(Exercise description) Of all the entries below, retype only the lines from the one with "Serangan Drone Ukraina" through the one with "Model Berbeda", exactly as they appear.

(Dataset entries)
-=-=-=-=-
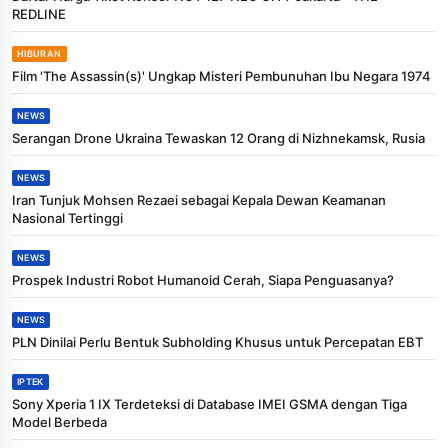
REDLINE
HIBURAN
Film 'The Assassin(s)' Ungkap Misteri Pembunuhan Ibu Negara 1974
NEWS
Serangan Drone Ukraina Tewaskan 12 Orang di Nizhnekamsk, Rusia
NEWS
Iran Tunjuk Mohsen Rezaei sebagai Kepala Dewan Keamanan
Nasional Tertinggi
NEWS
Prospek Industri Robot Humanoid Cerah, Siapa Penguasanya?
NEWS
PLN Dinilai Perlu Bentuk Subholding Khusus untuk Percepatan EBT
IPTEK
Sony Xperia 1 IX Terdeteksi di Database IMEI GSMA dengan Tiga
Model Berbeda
-=-=-=-=-
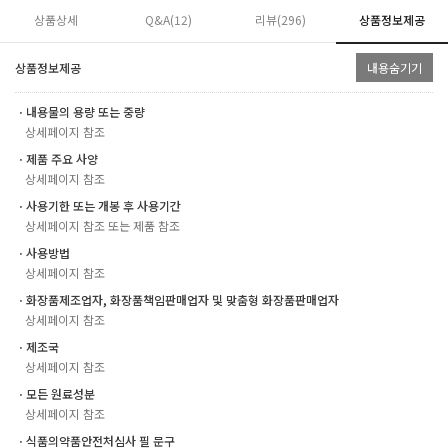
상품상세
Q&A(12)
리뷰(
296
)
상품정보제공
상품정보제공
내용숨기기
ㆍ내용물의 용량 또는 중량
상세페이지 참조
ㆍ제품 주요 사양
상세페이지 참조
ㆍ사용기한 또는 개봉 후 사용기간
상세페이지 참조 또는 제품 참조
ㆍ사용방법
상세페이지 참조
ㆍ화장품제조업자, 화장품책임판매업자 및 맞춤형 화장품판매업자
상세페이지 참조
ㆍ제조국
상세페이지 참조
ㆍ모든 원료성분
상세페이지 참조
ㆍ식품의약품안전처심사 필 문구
-=-=-=-=-
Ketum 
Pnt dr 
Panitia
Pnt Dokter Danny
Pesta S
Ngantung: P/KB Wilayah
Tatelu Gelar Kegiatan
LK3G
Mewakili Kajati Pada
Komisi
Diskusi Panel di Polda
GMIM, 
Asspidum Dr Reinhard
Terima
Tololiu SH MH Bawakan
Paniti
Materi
-=-=-=-=-
(Answer to the exercise)
Serangan Drone Ukraina Tewaskan 12 Orang di Nizhnekamsk, Rusia
NEWS
Iran Tunjuk Mohsen Rezaei sebagai Kepala Dewan Keamanan
Nasional Tertinggi
NEWS
Prospek Industri Robot Humanoid Cerah, Siapa Penguasanya?
NEWS
PLN Dinilai Perlu Bentuk Subholding Khusus untuk Percepatan EBT
IPTEK
Sony Xperia 1 IX Terdeteksi di Database IMEI GSMA dengan Tiga
Model Berbeda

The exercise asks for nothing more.